The algorithm works recursively by looking for the move that will let an optimally playing opponent inflict the least damage. The opponent’s strategy is calculated by way of the same algorithm, and so on. This means that on the first move, the computer investigates the entire game tree – it considers every single possible Tic Tac Toe game and then choses randomly among the best (least dangerous) moves.
Have a go at http://www.half-real.net/tictactoe/
- Here’s a document with every single game of Tic Tac Toe. It gives the following numbers.
- 255,168 unique games of Tic Tac Toe to be played. Of these, 131,184 are won by the first player, 77,904 are won by the second player, and 46,080 are drawn.
- This supports the intuition that it is an advantage to begin the game.
- These numbers do not take similar board positions into account – rotating the board, mirroring it and so on. It does not matter which corner you place the first piece in, but this is not taken into account here.
- If neither player makes a mistake, the game is drawn (but we knew that already).
- This is an exercise in examining the objective properties of a game. There are two interesting sides to this:
- 1) The objective properties of Tic Tac Toe really matter for our enjoyment of it: It is a boring game because there are so relatively few combinations.
- 2) On the other hand, humans clearly play the game in a different way than the computer. The computer’s playing style lets us make some observations about how humans play games.
- To the computer, the first move is the most complicated (takes around a second on my 2ghz machine). This is unlike human players who seldomly have any problem deciding what to do on the first move.

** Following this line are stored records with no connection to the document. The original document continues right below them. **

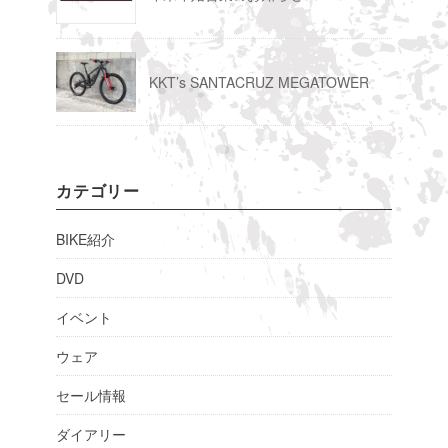
KKT’s SANTACRUZ MEGATOWER
カテゴリー
BIKE紹介
DVD
イベント
ウェア
セール情報
ダイアリー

- The program assumes that the opponent does not make any mistakes. Humans do make mistakes, of course, so adding some amount of randomness in algorithm would probably make it a better player against human opponents.
- The number of possible unique games is larger than I would have guessed, but this indicates how we humans are very good at identifying patterns. Faced with the huge number of variations in a game like this, we simply identify some general properties of Tic Tac Toe: Beginning in the middle is a good thing; if your opponent begins in the middle, you must pick the corner; a good way of winning is to threaten two squares simultaneously.
- We think about games like this in fuzzy and chaotic ways – this gives us a lot of flexibility.
- It is the same fuzziness that leads us into making stupid mistakes.
- On some level, it is our fuzzy way of playing games that allows us to have fun. If we simply played with the unimaginative brute force strategy that the computer uses, it would definitely be work rather than play – and nobody would have any fun playing against us, for that matter.